EXERCISE GOAL: Quote precisely the final stretch of the listing: start at the line containing "Прямой эфир" and stop after the last line.

DATA FOR THIS EXERCISE:
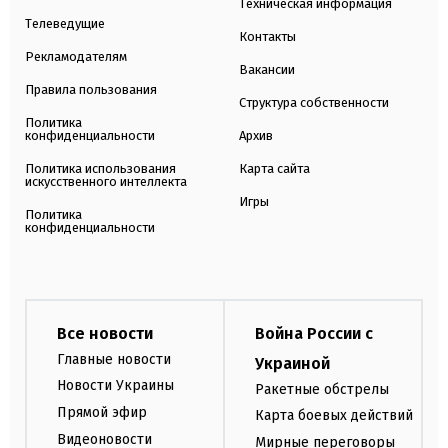
Техническая информация
Телеведущие
Контакты
Рекламодателям
Вакансии
Правила пользования
Структура собственности
Политика
конфиденциальности
Архив
Политика использования
Карта сайта
искусственного интеллекта
Игры
Политика
конфиденциальности
Все новости
Война России с
Главные новости
Украиной
Новости Украины
Ракетные обстрелы
Прямой эфир
Карта боевых действий
Видеоновости
Мирные переговоры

RESPONSE TO THE EXERCISE:
Прямой эфир
Карта боевых действий
Видеоновости
Мирные переговоры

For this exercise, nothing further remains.